Zillow AI Applied Science team is developing next-generation evaluation methodologies for generative AI, computer vision, and agentic systems. The job is to help develop cutting-edge evaluation methodologies for AI systems, focusing on creating robust, scalable metrics and frameworks to assess the quality, consistency, and performance of generative models across multiple modalities.
Requirements
- Evaluation methodologies for AI/ML systems
- Computer vision metrics and 3D consistency assessment
- Generative model evaluation (text, image, video, 3D)
- Multi-modal assessment and automated feedback systems
- Knowledge of data privacy methods (e.g., differential privacy, federated learning, secure ML) and their application.

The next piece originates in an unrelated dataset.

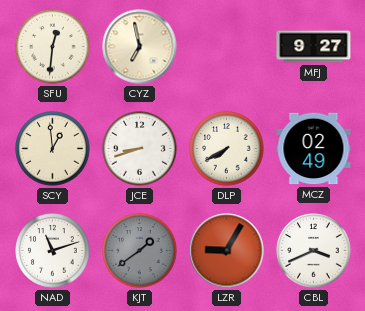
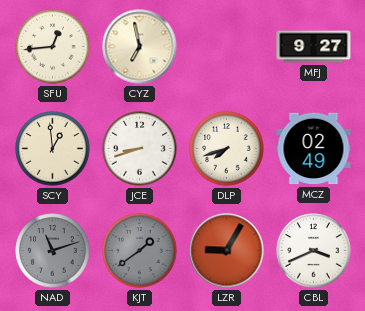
SFU: 12:31 -> 12:44
DLP: 7:40 -> 7:42
NAD dial: white -> grey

- Single agent or multi-agent system evaluations
- Familiarity with modern deep learning frameworks (e.g., PyTorch, Hugging Face Transformers)
Responsibilities
- Develop innovative assessment methodologies for emerging AI capabilities, focusing on consistency and quality across complex multi-modal outputs
- Design evaluation systems that learn and adapt from feedback, automatically discovering new evaluation criteria and improving assessment quality over time
- Design frameworks that incorporate domain-specific implementations of differential privacy to protect sensitive user information while maintaining utility for model training and assessment.
- Develop scalable methodologies for assessing agentic systems, ensuring compliance with fair housing standards and promoting ethical, responsible AI deployment
Other
- Currently enrolled as a PhD student in computer science, machine learning, computer vision, or a related field, with strong publication record
- Strong research mindset, with motivation to publish
- Interest in applying AI to complex, multi-stakeholder domains
- A record of publication in conferences, workshops, or journals is a plus
- Remote position